Certains de ces pays sont demandeurs, en proposant des thèmes qui montrent leur volonté de s’ancrer à l’Ouest de l’Europe, ou du moins d’en attirer les visiteurs. C’est l’Azerbaijan qui a proposé il y a déjà trois ans de préparer un parcours qui reprenne les traces d’Alexandre Dumas dans le Caucase.

Voyage au long cours, longue écriture profuse, bien dans la manière du romancier, qu’il faudrait que je lise entièrement pour me faire une meilleure idée de la part de descriptions pouvant être utilisée et de celle du caractère volubile d’un homme qui découvre chaque jour des passions humaines et des paysages exotiques susceptibles de nourrir ses pages et celles de ses « aides ».  

Cliché MTP

Le goût chaque jour plus important en Occident pour les écrivains voyageurs, qui a amené à publier les voyages en Italie du même auteur, pourrait faire le reste, si on parle de recherche d’un succès touristique. De plus, il y aura 150 ans en 2008 qu’Alexandre Dumas a fait ce voyage.  Une constellation de circonstances positives qui restent à exploiter par les concepteurs du projet et non pour eux, car nous ne sommes pas supposés nous mettre à leur place. 

Cliché MTP

Mais que peut-on montrer, faire visiter ? Sur quelles ailes du rêve peut-on faire partir des touristes ? 
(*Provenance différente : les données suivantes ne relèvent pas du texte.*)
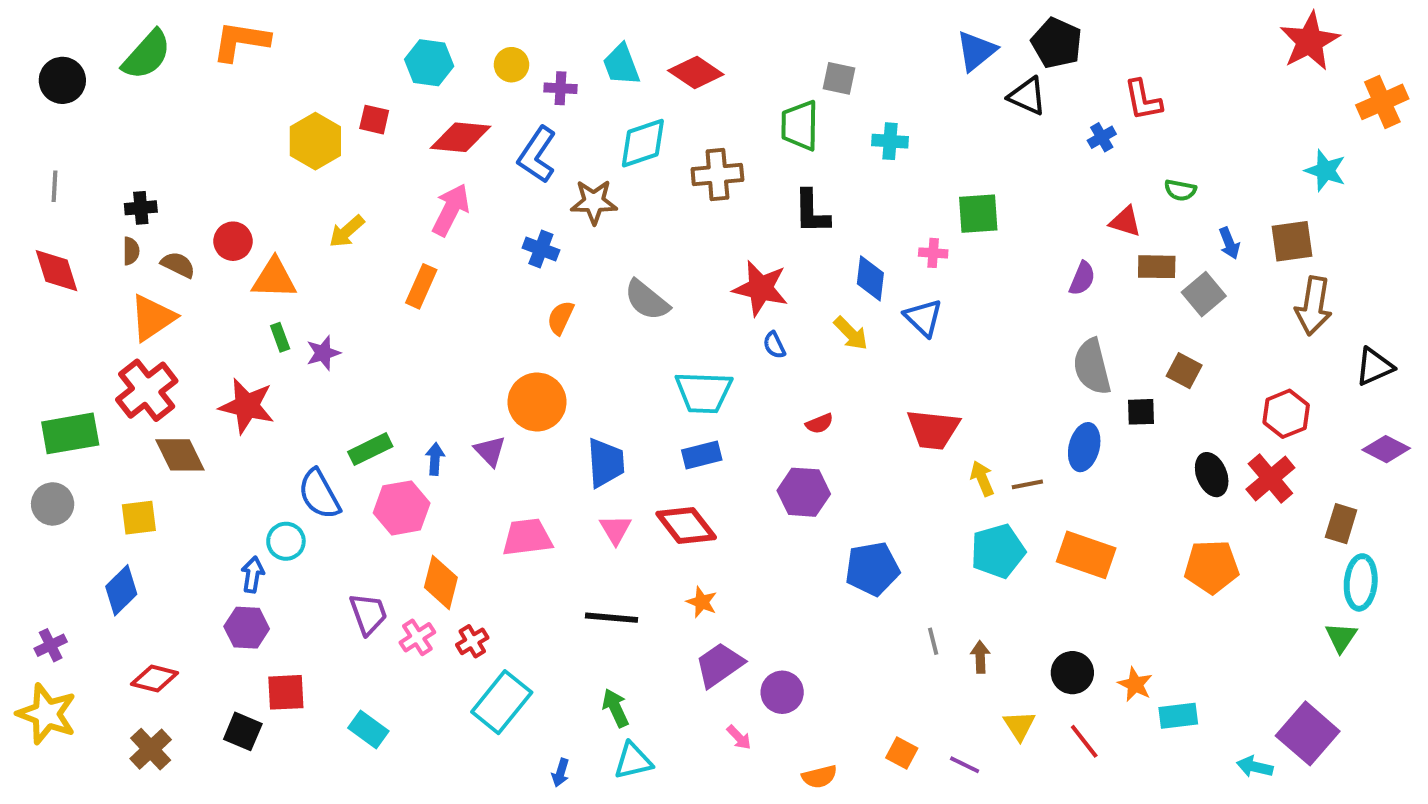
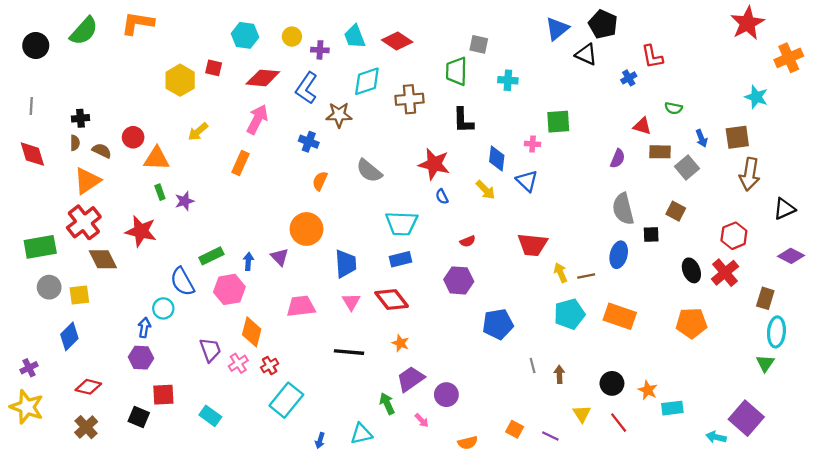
gray circle: (53, 504) -> (49, 287), moved
green arrow: (615, 708) -> (387, 404), moved

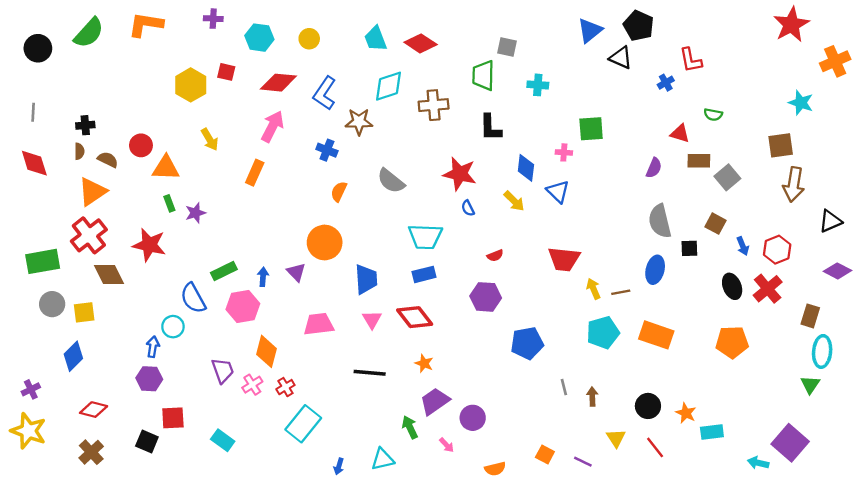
purple cross: (320, 50) -> (213, 19), moved
yellow arrow: (198, 132) -> (210, 139), turned -80
blue arrow: (701, 138) -> (743, 246), moved

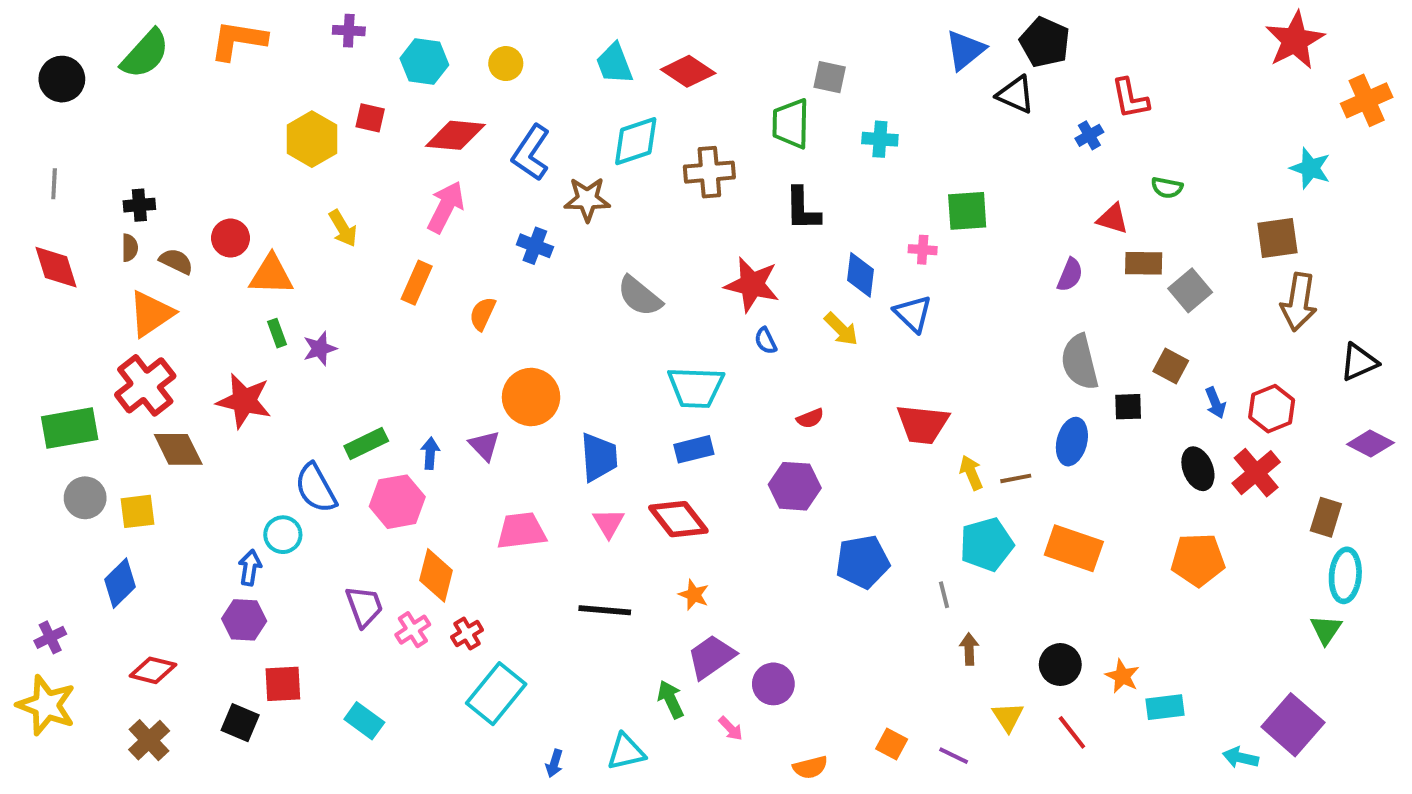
orange semicircle: (339, 192) -> (483, 314), moved
gray line: (564, 387) -> (944, 595), moved

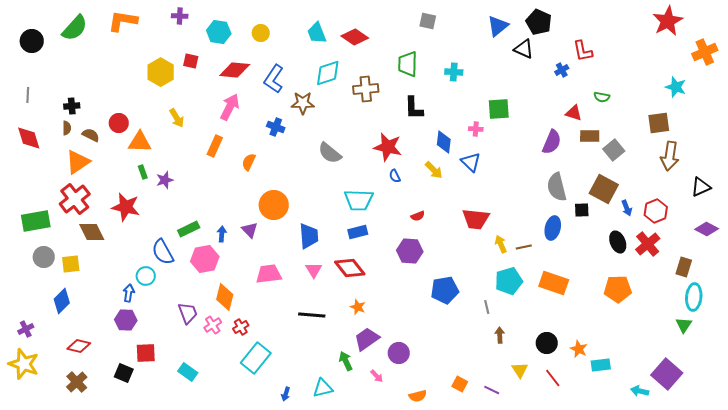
gray square: (830, 77) -> (428, 21), moved
purple semicircle: (1070, 275) -> (552, 142), size x1.4
brown square: (1171, 366) -> (604, 189), size x1.6

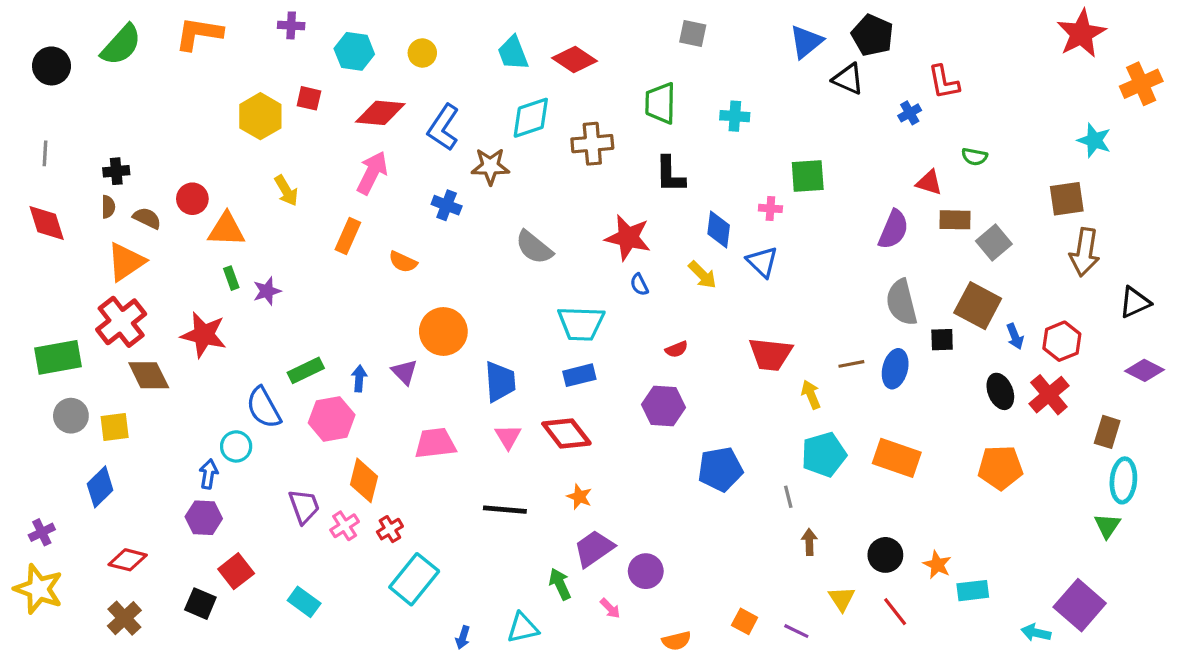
orange semicircle: (249, 162) -> (403, 262), turned -90
brown line: (524, 247) -> (851, 364), moved
red square: (146, 353) -> (236, 571), turned -35

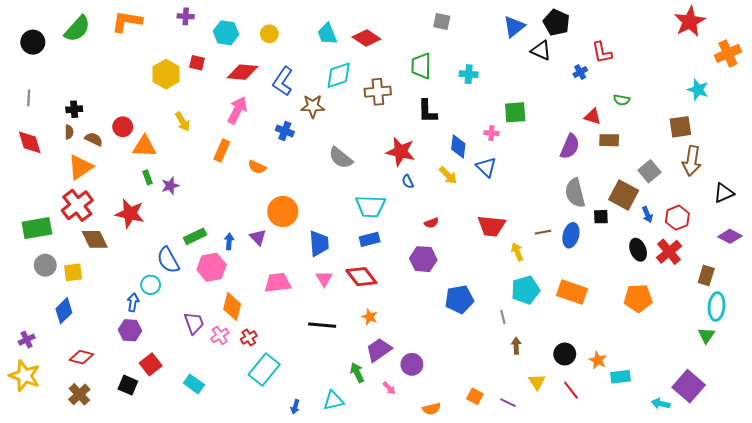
gray square: (994, 242) -> (649, 171), moved

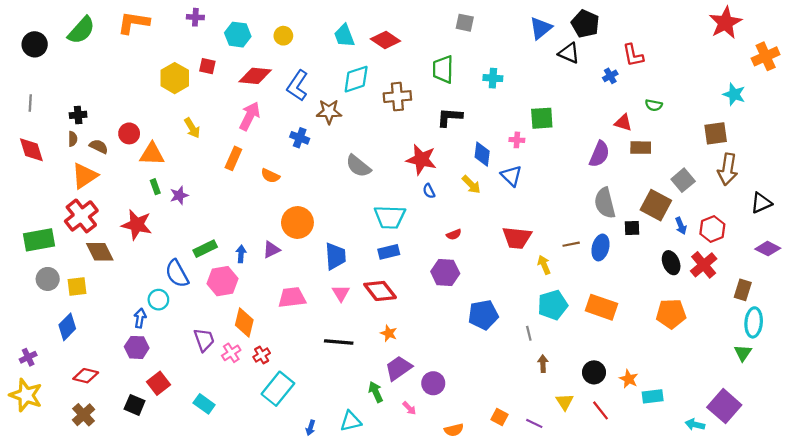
black L-shape: (427, 111) -> (450, 117), turned 95
purple triangle: (258, 237) -> (271, 250), turned 48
Nous sommes restés un peu sur notre faim. Je veux dire, mes deux compagnons ou plutôt compagnes et moi. Je ne parle pas des officiels qui nous accompagnaient et qui étaient heureux du voyage. Heureux de sortir des institutions qui les emprisonnent un peu. Satisfaits ? Je ne saurai jamais car les ministres aimeraient que tout cela aille plus vite et les ont peut-être tancés au retour de nous avoir montré des musées où les objets sont à portée de mains sans protection, au mépris des règles de l’ICOM. 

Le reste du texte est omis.